→ **What you have to do**
Only one span is wanted from the lines below: from the one with "with Staffing, Advisory" up to and including the one with "so important to". Copy it exactly, without images.

→ **Supplied records**
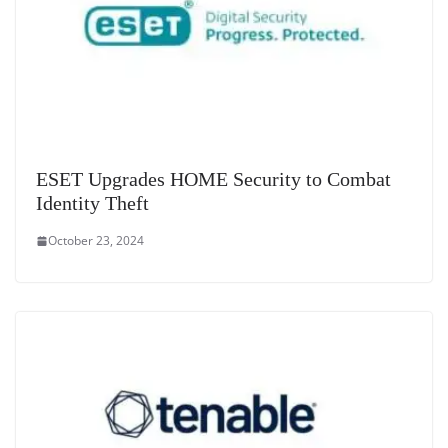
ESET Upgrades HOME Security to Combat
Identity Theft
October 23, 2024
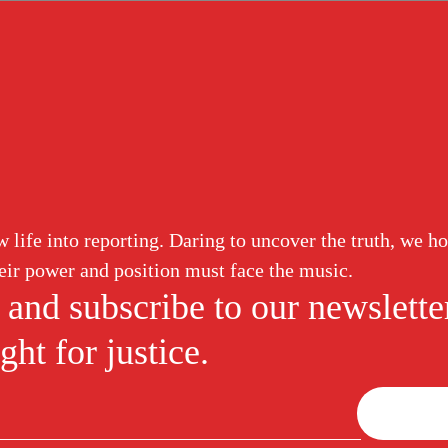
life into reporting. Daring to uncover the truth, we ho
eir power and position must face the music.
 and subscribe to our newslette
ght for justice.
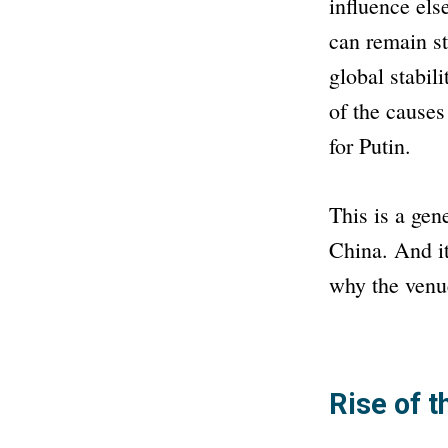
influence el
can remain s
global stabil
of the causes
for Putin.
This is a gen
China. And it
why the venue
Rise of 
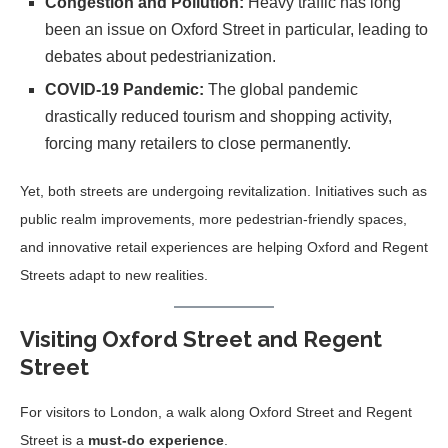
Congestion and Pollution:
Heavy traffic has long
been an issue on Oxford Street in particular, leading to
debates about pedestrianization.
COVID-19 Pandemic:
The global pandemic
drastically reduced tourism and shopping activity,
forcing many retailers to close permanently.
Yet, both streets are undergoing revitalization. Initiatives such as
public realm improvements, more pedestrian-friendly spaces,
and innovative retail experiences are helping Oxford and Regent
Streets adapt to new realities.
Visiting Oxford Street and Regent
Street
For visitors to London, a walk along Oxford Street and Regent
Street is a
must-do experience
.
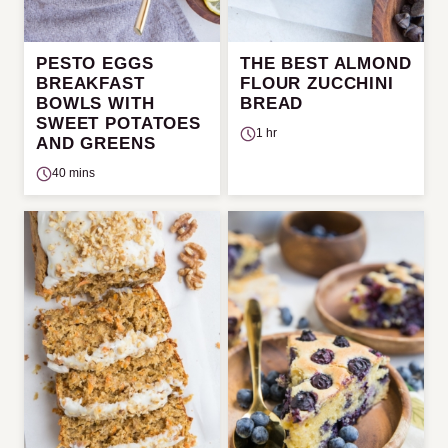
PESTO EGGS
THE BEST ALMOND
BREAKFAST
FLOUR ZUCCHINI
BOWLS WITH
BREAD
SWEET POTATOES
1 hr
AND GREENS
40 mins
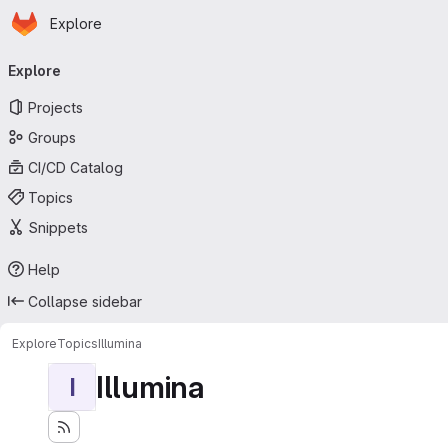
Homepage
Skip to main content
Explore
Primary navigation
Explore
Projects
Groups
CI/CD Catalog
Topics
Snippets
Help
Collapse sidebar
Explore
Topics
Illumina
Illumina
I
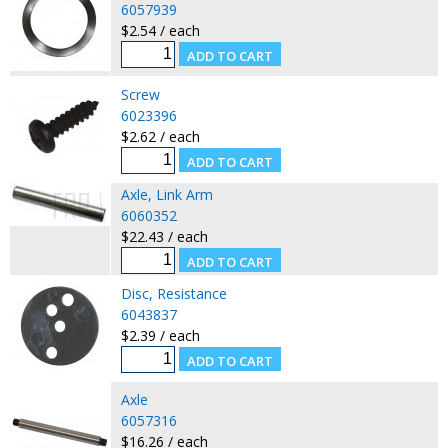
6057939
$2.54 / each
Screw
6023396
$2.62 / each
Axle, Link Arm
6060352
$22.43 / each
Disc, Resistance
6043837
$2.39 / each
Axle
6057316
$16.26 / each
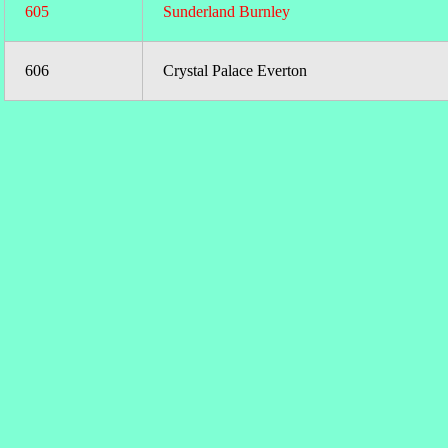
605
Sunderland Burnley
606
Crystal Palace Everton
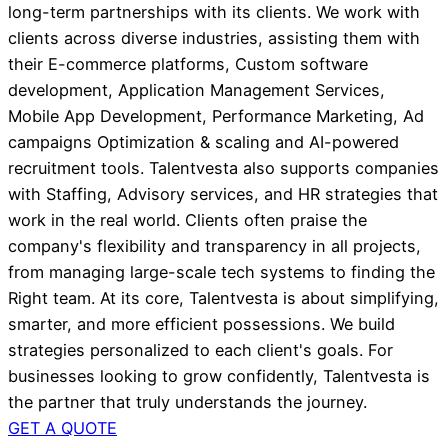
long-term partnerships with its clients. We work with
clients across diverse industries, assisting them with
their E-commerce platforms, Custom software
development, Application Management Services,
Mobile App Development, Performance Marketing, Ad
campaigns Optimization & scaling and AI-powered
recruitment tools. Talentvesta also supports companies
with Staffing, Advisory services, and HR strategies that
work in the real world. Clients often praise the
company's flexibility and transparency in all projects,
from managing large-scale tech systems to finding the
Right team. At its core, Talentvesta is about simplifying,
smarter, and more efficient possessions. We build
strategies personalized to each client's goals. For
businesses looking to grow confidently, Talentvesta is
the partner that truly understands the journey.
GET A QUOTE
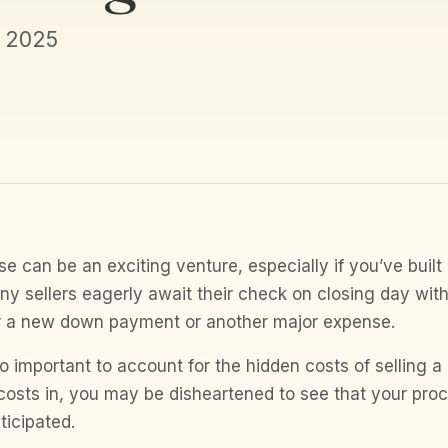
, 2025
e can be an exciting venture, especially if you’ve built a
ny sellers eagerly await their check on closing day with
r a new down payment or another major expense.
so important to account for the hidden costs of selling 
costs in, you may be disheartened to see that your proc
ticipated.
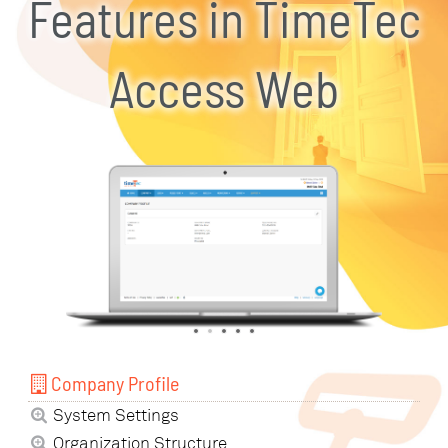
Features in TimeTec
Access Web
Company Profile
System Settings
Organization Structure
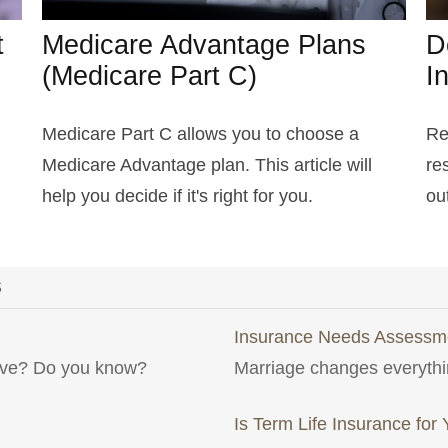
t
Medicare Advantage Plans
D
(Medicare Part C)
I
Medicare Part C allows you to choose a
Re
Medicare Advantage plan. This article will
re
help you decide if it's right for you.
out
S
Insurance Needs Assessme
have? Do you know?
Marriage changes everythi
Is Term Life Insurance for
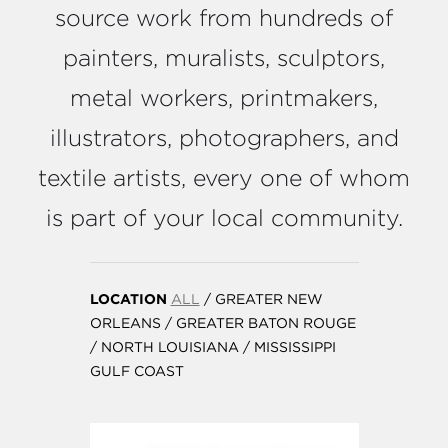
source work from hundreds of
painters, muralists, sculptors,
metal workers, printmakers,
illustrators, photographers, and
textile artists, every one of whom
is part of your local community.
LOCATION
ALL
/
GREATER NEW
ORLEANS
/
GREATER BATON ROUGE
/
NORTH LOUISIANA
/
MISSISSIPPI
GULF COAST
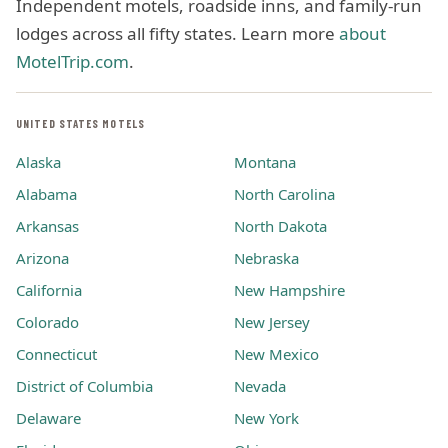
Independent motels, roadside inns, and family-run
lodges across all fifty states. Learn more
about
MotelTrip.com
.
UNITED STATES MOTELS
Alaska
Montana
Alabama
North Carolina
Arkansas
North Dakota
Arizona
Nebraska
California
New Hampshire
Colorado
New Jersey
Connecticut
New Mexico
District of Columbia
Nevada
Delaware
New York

→ **Your solution**
with Staffing, Advisory services, and HR strategies that
work in the real world. Clients often praise the
company's flexibility and transparency in all projects,
from managing large-scale tech systems to finding the
Right team. At its core, Talentvesta is about simplifying,
smarter, and more efficient possessions. We build
strategies personalized to each client's goals. For
businesses looking to grow confidently, Talentvesta is
the partner that truly understands the journey.
GET A QUOTE
, 2025
e can be an exciting venture, especially if you’ve built a
ny sellers eagerly await their check on closing day with
r a new down payment or another major expense.
so important to account for the hidden costs of selling 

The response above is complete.